The Federal Cloud Credential exchange will enable citizens to use select third-party credentials to access U.S. government sites and services, says Andre Boysen, chief marketing officer at Toronto-based Securekey.
The Postal Service will be approving individual credential providers to work with the exchange but the new service is expected to spur broader federal agency acceptance of approved third-party credentials of varying strengths and types, from simple user names and passwords to PIV cards.
SecureKey will provide its briidge.net Exchange, a cloud-based authentication and credential brokerage service that enables the credential exchange to easily broker user credential management capabilities instead of having to create and manage an authentication infrastructure to handle tens of millions of citizens.
Securekey has set up a similar service in Canada, providing an identity infrastructure for citizens to access government sites and services using banking credentials.
Three of Canada’s largest banks, BMO Financial Group, Scotiabank, and TD Bank Group are the initial Trusted Sign-In Partners, with other financial institutions expected to follow in the coming months.
The service is part of the Government of Canada’s Cyber Authentication Renewal initiative. No passwords or personal information are exchanged. Trusted Sign-In Partners won’t know which government service is being accessed and the government won’t know which Trusted Sign-In Partner is being used.

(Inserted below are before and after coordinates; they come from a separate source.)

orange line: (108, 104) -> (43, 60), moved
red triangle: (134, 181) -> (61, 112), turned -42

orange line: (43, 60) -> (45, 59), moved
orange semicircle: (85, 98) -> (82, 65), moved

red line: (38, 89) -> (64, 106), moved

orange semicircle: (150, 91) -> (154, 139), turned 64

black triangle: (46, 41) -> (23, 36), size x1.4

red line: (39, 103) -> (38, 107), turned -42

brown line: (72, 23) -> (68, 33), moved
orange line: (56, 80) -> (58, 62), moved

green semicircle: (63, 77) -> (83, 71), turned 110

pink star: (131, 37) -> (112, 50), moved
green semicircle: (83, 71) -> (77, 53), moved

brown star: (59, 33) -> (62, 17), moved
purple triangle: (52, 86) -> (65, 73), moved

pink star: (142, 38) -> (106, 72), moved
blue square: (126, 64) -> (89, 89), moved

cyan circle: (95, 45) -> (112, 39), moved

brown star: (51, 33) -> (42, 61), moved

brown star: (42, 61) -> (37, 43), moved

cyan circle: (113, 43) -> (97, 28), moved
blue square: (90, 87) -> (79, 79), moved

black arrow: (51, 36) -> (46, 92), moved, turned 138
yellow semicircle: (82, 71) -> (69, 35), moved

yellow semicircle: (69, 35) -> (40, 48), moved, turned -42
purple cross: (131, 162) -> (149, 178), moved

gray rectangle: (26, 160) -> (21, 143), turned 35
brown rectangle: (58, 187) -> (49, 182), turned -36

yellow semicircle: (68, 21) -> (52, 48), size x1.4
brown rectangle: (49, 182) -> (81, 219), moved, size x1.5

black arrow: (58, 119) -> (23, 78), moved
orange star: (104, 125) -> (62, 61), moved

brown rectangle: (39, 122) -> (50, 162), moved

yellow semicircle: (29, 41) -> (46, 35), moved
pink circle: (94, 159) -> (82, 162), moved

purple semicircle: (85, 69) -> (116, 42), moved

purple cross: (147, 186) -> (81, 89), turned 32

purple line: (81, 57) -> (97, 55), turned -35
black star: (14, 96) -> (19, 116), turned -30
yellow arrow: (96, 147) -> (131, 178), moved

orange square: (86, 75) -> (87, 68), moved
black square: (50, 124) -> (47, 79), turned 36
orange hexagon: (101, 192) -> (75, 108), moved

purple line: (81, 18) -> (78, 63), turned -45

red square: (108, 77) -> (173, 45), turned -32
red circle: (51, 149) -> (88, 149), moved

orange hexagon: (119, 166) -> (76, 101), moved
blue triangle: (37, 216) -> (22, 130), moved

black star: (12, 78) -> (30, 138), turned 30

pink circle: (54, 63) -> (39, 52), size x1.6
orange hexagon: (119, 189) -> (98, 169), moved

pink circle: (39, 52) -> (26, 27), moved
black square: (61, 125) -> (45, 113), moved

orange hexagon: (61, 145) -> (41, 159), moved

Consumers are managing dozens, sometimes hundreds, of increasingly complex login IDs, and using them interchangeably with many online services, actually increasing their risk and exposure to damaging online attacks.
SecureKey Concierge mitigates these risks by using existing credentials that consumers have and use frequently from their banks, which actively manages and monitors security for their customers far beyond other conventional providers of online credentials. It also forms the basis for a broader ecosystem for other governments and public and private sector organizations that could benefit from shared authentication by Trusted Sign-In Partners.